Y lo que sentimos tú y yo está muy por encima de eso.
—Sí —asintió ella—. Es cierto. Pero por favor, no hablemos de morir.
—Está bien —dijo él—. Cambiemos de tema. Hablemos de música. ¿Te gusta el sonido de las mandolinas?
—Si te gusta a ti.
—Entonces eso está arreglado. Y ahora pasemos a la luz de la luna. ¿Te gusta la luz de la luna que se filtra entre los árboles?
—Sí, me gusta mucho. La estoy viendo ahora.
—Naturalmente. La estamos viendo los dos. ¿Estamos adquiriendo un gran sentido artístico, verdad? Veamos lo que ocurre si cambiamos de tema. Probemos con algún tema relacionado con la ciencia, como los aviones.
—Ahora estamos volando.
—Sí, claro que sí.
—Estamos muy, muy arriba.
—¿Oyes el motor?
—No —murmuró ella—. Solo las mandolinas.
Entonces reinó el silencio, pero él oyó las mandolinas, la miró y versos sueltos de sonetos circularon por su mente. Lo que en realidad veía era una muchacha menuda y delgada, con un rostro bastante agradable, pero no especialmente bello, aunque los ojos gris violeta eran algo único, y el cabello negro tenía un brillo suave que algunos pintores tratan de trasladar a la tela, aunque muy pocas veces lo logran.

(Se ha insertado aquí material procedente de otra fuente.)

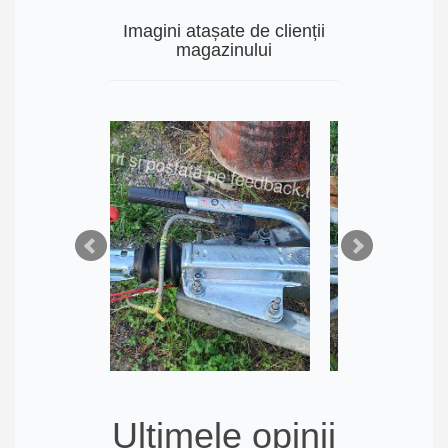
Imagini atașate de clienții
magazinului
Ultimele opinii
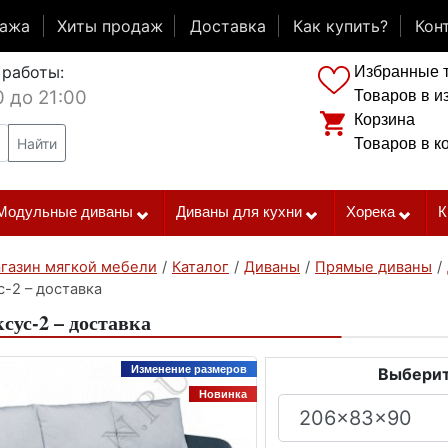
дажа
Хиты продаж
Доставка
Как купить?
Кон
 работы:
Избранные 
0 до 21:00
Товаров в и
Корзина
Найти
Товаров в к
Модульные диваны
Диваны для кухни
Хорека
К
газин мягкой мебели
/
Каталог
/
Диваны
/
Прямые диваны
/
-2 – доставка
сус-2 – доставка
Изменение размеров
Выберит
Новинка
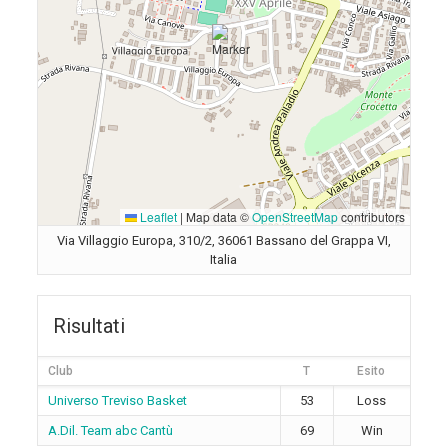
Leaflet
|
Map data ©
OpenStreetMap
contributors
Via Villaggio Europa, 310/2, 36061 Bassano del Grappa VI,
Italia
Risultati
Club
T
Esito
Universo Treviso Basket
53
Loss
A.Dil. Team abc Cantù
69
Win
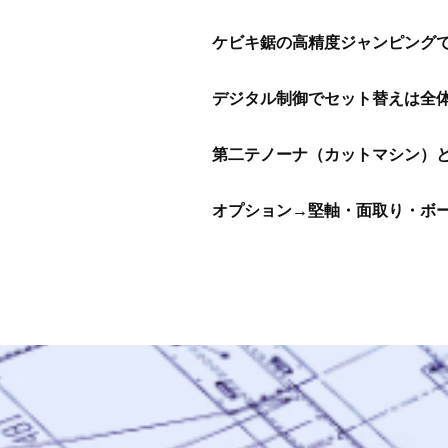
ケビキ鋸の高精度ジャンピングで
デジタル制御でセット替えは全
第二テノーナ（カットマシン）
オプション→堅軸・面取り・ボ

Pero él no la estaba viendo con los ojos. No veía su rostro y su cuerpo. Lo que percibía era algo que ella proyectaba hacia él, algo que había estado esperando durante años de noches sin sueño y días sin significado.
Empezó a decir algo. Fue interrumpido por la voz que llegó desde arriba.
—Estoy esperando, Al —gritó Frieda—. Te estoy esperando.